Find the minimum and maximum value of $h(x)$

Question

Let $$f(x)= x^2 +\frac1{x^2}$$ and $$g(x)=x-\frac1x.$$

Then how do I myself find the maximum and minimum value of $h(x)=f(x)/g(x)$?

Answer 1

Well first notice that $g(x)$ has a zero at $x=1$, and at this point $f(x)$ is finite and non-zero. $f(x)$ is always positive. If we approach $x=1$ from the right $g(x)$ is positive, and if we approach $x=1$ from the left $g(x)$ is negative.
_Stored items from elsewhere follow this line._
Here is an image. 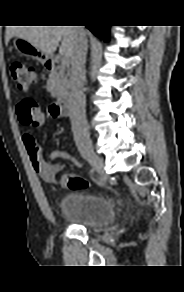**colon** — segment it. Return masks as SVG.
Masks as SVG:
<instances>
[{
	"label": "colon",
	"instance_id": "5ec220e1",
	"mask_svg": "<svg viewBox=\"0 0 184 292\" xmlns=\"http://www.w3.org/2000/svg\"><path fill=\"white\" fill-rule=\"evenodd\" d=\"M11 75L16 82L19 91L27 92L36 81L35 69L21 61H15L10 67ZM18 119L29 129L38 128L42 125L44 116L36 102L32 99H23L17 105ZM66 186L71 190L85 189L89 186L87 180L77 175H67Z\"/></svg>",
	"mask_w": 184,
	"mask_h": 292
}]
</instances>
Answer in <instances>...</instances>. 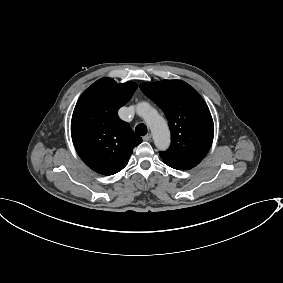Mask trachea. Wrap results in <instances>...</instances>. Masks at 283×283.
<instances>
[{"instance_id": "trachea-1", "label": "trachea", "mask_w": 283, "mask_h": 283, "mask_svg": "<svg viewBox=\"0 0 283 283\" xmlns=\"http://www.w3.org/2000/svg\"><path fill=\"white\" fill-rule=\"evenodd\" d=\"M135 132L138 134V135H141V136H144L147 134L148 132V129H147V126L143 123H140L138 124L136 127H135Z\"/></svg>"}]
</instances>
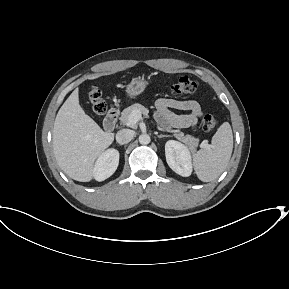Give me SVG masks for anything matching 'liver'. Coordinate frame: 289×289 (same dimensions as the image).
Segmentation results:
<instances>
[{"label": "liver", "instance_id": "1", "mask_svg": "<svg viewBox=\"0 0 289 289\" xmlns=\"http://www.w3.org/2000/svg\"><path fill=\"white\" fill-rule=\"evenodd\" d=\"M99 75L90 77L96 79ZM76 88L59 109L53 127V151L62 171L70 178L89 182L95 160L108 148L114 133L104 132L79 104Z\"/></svg>", "mask_w": 289, "mask_h": 289}]
</instances>
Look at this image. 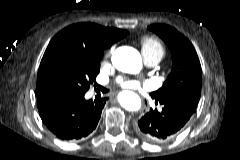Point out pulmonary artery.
<instances>
[{"label": "pulmonary artery", "instance_id": "e3ab8cb5", "mask_svg": "<svg viewBox=\"0 0 240 160\" xmlns=\"http://www.w3.org/2000/svg\"><path fill=\"white\" fill-rule=\"evenodd\" d=\"M143 57H144L145 64L148 65V66H155L161 60V57L159 55H156V54L143 53Z\"/></svg>", "mask_w": 240, "mask_h": 160}]
</instances>
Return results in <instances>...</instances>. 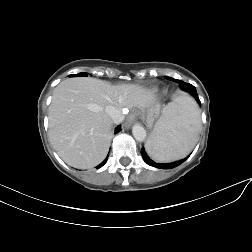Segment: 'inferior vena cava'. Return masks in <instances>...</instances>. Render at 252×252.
<instances>
[{"instance_id": "1", "label": "inferior vena cava", "mask_w": 252, "mask_h": 252, "mask_svg": "<svg viewBox=\"0 0 252 252\" xmlns=\"http://www.w3.org/2000/svg\"><path fill=\"white\" fill-rule=\"evenodd\" d=\"M106 113L112 118L114 123H119L123 120L124 116L121 113V111H119L118 109H116L113 106H107L105 108Z\"/></svg>"}]
</instances>
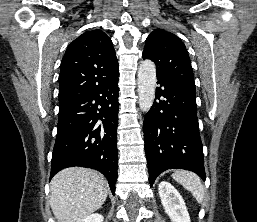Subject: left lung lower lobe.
<instances>
[{"mask_svg":"<svg viewBox=\"0 0 257 222\" xmlns=\"http://www.w3.org/2000/svg\"><path fill=\"white\" fill-rule=\"evenodd\" d=\"M156 99L144 118L149 181L167 169L195 172L206 179L195 91L157 74Z\"/></svg>","mask_w":257,"mask_h":222,"instance_id":"0a47b994","label":"left lung lower lobe"}]
</instances>
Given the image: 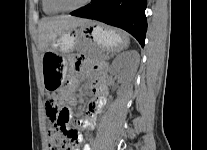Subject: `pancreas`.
Returning a JSON list of instances; mask_svg holds the SVG:
<instances>
[{"instance_id": "cf45deb5", "label": "pancreas", "mask_w": 207, "mask_h": 150, "mask_svg": "<svg viewBox=\"0 0 207 150\" xmlns=\"http://www.w3.org/2000/svg\"><path fill=\"white\" fill-rule=\"evenodd\" d=\"M103 60H105V56H103Z\"/></svg>"}]
</instances>
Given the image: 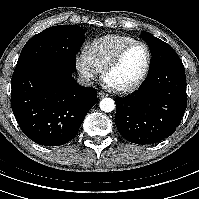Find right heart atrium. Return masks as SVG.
I'll return each instance as SVG.
<instances>
[{"mask_svg":"<svg viewBox=\"0 0 199 199\" xmlns=\"http://www.w3.org/2000/svg\"><path fill=\"white\" fill-rule=\"evenodd\" d=\"M75 65L78 72L88 83H92L101 76V70L96 67L86 50H82L76 55Z\"/></svg>","mask_w":199,"mask_h":199,"instance_id":"obj_1","label":"right heart atrium"}]
</instances>
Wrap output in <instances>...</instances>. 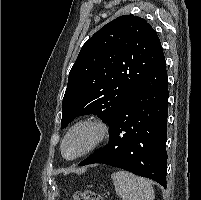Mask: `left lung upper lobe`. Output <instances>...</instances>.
Segmentation results:
<instances>
[{
  "instance_id": "left-lung-upper-lobe-1",
  "label": "left lung upper lobe",
  "mask_w": 201,
  "mask_h": 200,
  "mask_svg": "<svg viewBox=\"0 0 201 200\" xmlns=\"http://www.w3.org/2000/svg\"><path fill=\"white\" fill-rule=\"evenodd\" d=\"M163 55L156 31L143 18L123 15L106 24L82 46L69 73L61 128L86 114L109 124Z\"/></svg>"
}]
</instances>
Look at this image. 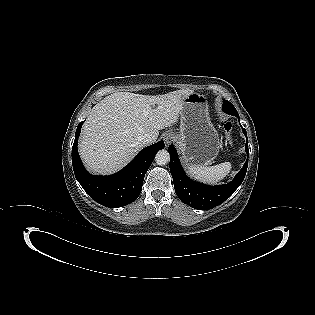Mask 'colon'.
<instances>
[{"label":"colon","instance_id":"colon-1","mask_svg":"<svg viewBox=\"0 0 315 315\" xmlns=\"http://www.w3.org/2000/svg\"><path fill=\"white\" fill-rule=\"evenodd\" d=\"M222 127H223V131L225 133L227 140L231 142V140H232V138H231L232 137V128H233L232 123L227 121L223 124Z\"/></svg>","mask_w":315,"mask_h":315}]
</instances>
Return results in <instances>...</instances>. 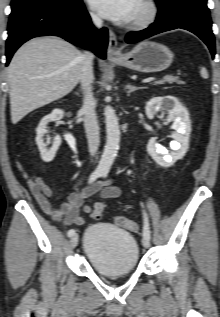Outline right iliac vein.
Segmentation results:
<instances>
[{"mask_svg":"<svg viewBox=\"0 0 220 317\" xmlns=\"http://www.w3.org/2000/svg\"><path fill=\"white\" fill-rule=\"evenodd\" d=\"M78 240H79V237L77 234L73 235L72 238L70 239V246L72 248H75L78 244Z\"/></svg>","mask_w":220,"mask_h":317,"instance_id":"63e3f726","label":"right iliac vein"}]
</instances>
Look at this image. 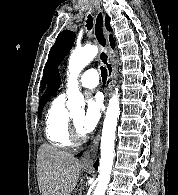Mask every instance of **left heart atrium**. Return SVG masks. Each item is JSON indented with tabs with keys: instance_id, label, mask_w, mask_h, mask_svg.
I'll return each mask as SVG.
<instances>
[{
	"instance_id": "1",
	"label": "left heart atrium",
	"mask_w": 178,
	"mask_h": 195,
	"mask_svg": "<svg viewBox=\"0 0 178 195\" xmlns=\"http://www.w3.org/2000/svg\"><path fill=\"white\" fill-rule=\"evenodd\" d=\"M102 104L98 97H92L87 102L86 111L80 121L83 134L90 133L96 127L101 116Z\"/></svg>"
}]
</instances>
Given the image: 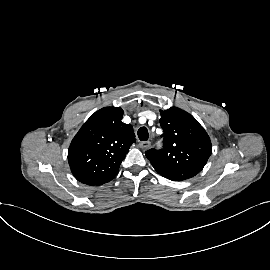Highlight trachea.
<instances>
[{"instance_id":"1","label":"trachea","mask_w":270,"mask_h":270,"mask_svg":"<svg viewBox=\"0 0 270 270\" xmlns=\"http://www.w3.org/2000/svg\"><path fill=\"white\" fill-rule=\"evenodd\" d=\"M148 136H149V134H148V130H147L146 127L139 128V130H138V137H139V139L141 141L148 140Z\"/></svg>"}]
</instances>
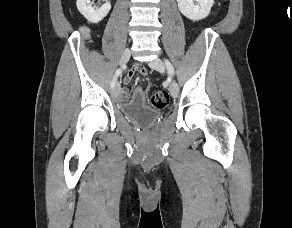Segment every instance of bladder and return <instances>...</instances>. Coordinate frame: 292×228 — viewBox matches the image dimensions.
<instances>
[{
	"instance_id": "obj_1",
	"label": "bladder",
	"mask_w": 292,
	"mask_h": 228,
	"mask_svg": "<svg viewBox=\"0 0 292 228\" xmlns=\"http://www.w3.org/2000/svg\"><path fill=\"white\" fill-rule=\"evenodd\" d=\"M121 111L125 118L142 125L150 124L156 121L160 116L159 111L154 108L133 103L123 105Z\"/></svg>"
}]
</instances>
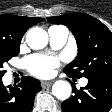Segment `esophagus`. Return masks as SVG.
<instances>
[{
  "instance_id": "34e87169",
  "label": "esophagus",
  "mask_w": 112,
  "mask_h": 112,
  "mask_svg": "<svg viewBox=\"0 0 112 112\" xmlns=\"http://www.w3.org/2000/svg\"><path fill=\"white\" fill-rule=\"evenodd\" d=\"M52 83H53V81H42L41 85L43 88H49V87H51Z\"/></svg>"
}]
</instances>
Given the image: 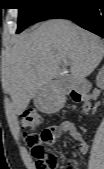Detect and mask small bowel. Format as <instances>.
<instances>
[{
    "label": "small bowel",
    "mask_w": 104,
    "mask_h": 169,
    "mask_svg": "<svg viewBox=\"0 0 104 169\" xmlns=\"http://www.w3.org/2000/svg\"><path fill=\"white\" fill-rule=\"evenodd\" d=\"M59 131L67 132L70 134L71 138L77 143L78 150L81 153H87L89 150L88 143L86 142L84 136L76 129L75 124L71 121H63L58 125ZM57 137L49 139L46 143L53 142Z\"/></svg>",
    "instance_id": "1"
}]
</instances>
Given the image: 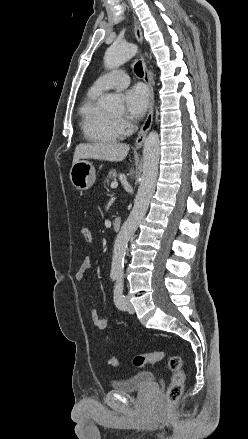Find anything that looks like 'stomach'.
<instances>
[{
    "instance_id": "obj_1",
    "label": "stomach",
    "mask_w": 248,
    "mask_h": 439,
    "mask_svg": "<svg viewBox=\"0 0 248 439\" xmlns=\"http://www.w3.org/2000/svg\"><path fill=\"white\" fill-rule=\"evenodd\" d=\"M95 168L87 160H79L70 169V181L78 190H87L95 182Z\"/></svg>"
}]
</instances>
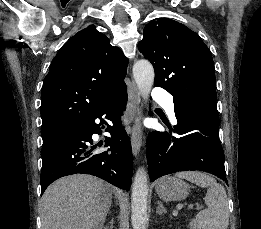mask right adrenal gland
<instances>
[{
  "instance_id": "right-adrenal-gland-1",
  "label": "right adrenal gland",
  "mask_w": 261,
  "mask_h": 229,
  "mask_svg": "<svg viewBox=\"0 0 261 229\" xmlns=\"http://www.w3.org/2000/svg\"><path fill=\"white\" fill-rule=\"evenodd\" d=\"M103 229H114V221L111 219L110 221V227H103Z\"/></svg>"
}]
</instances>
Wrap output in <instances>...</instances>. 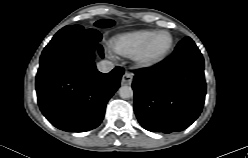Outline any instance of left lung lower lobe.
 <instances>
[{
	"label": "left lung lower lobe",
	"mask_w": 248,
	"mask_h": 158,
	"mask_svg": "<svg viewBox=\"0 0 248 158\" xmlns=\"http://www.w3.org/2000/svg\"><path fill=\"white\" fill-rule=\"evenodd\" d=\"M203 57L185 37L163 62L135 71L134 111L152 132L182 131L200 115L206 94Z\"/></svg>",
	"instance_id": "0a47b994"
}]
</instances>
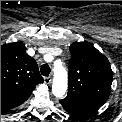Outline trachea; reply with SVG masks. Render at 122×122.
<instances>
[{"instance_id": "trachea-1", "label": "trachea", "mask_w": 122, "mask_h": 122, "mask_svg": "<svg viewBox=\"0 0 122 122\" xmlns=\"http://www.w3.org/2000/svg\"><path fill=\"white\" fill-rule=\"evenodd\" d=\"M40 71H41V74L43 76H46L47 77V76H49L51 69H50V67L47 64H43L41 66Z\"/></svg>"}]
</instances>
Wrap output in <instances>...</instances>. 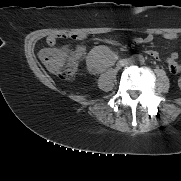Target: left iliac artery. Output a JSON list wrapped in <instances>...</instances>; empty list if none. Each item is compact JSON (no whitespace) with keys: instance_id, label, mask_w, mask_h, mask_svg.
I'll use <instances>...</instances> for the list:
<instances>
[{"instance_id":"1","label":"left iliac artery","mask_w":181,"mask_h":181,"mask_svg":"<svg viewBox=\"0 0 181 181\" xmlns=\"http://www.w3.org/2000/svg\"><path fill=\"white\" fill-rule=\"evenodd\" d=\"M144 62H145L144 59L141 58V59H140V63H141V64H144Z\"/></svg>"}]
</instances>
Hence depending from which direction we approach $x=1$, $h(x)$ goes to $+\infty$ and $-\infty$, making the function unbounded.

Answer 2

You may just do the calculations to get

$$h(x) = \frac{f(x)}{g(x)} = \frac{x^2 +1/x^2}{x-1/x}=\frac{x^4+1}{x(x^2-1)}$$

Now, you can see that when

$x$ tends to $1^+$, $-1^-$, or $0^-$, $\hspace{1cm} h(x)$ tends to $+\infty$,

and when

$x$ tends to $1^-$, $-1^+$, or $0^+$, $\hspace{1cm} $ $h(x)$ tends to $-\infty$.

Answer 3

Refer to the graph:

$\hspace{0.5cm}$

Note: $$\lim_{x\to-\infty} h(x)=\lim_{x\to-1^-} h(x)=\lim_{x\to0^+} h(x)=\lim_{x\to1^-} h(x)=-\infty;\\ \lim_{x\to-1^+} h(x)=\lim_{x\to0^-} h(x)=\lim_{x\to1^+} h(x)=\lim_{x\to+\infty} h(x)=+\infty.$$

Answer 4

Note that $$h(x) = \frac{x^2 +\frac1{x^2}}{x-\frac1x}=\frac{x+\frac1{x^3}}{1-\frac1{x^2}}\to\pm\infty$$ as $x\to\pm\infty$.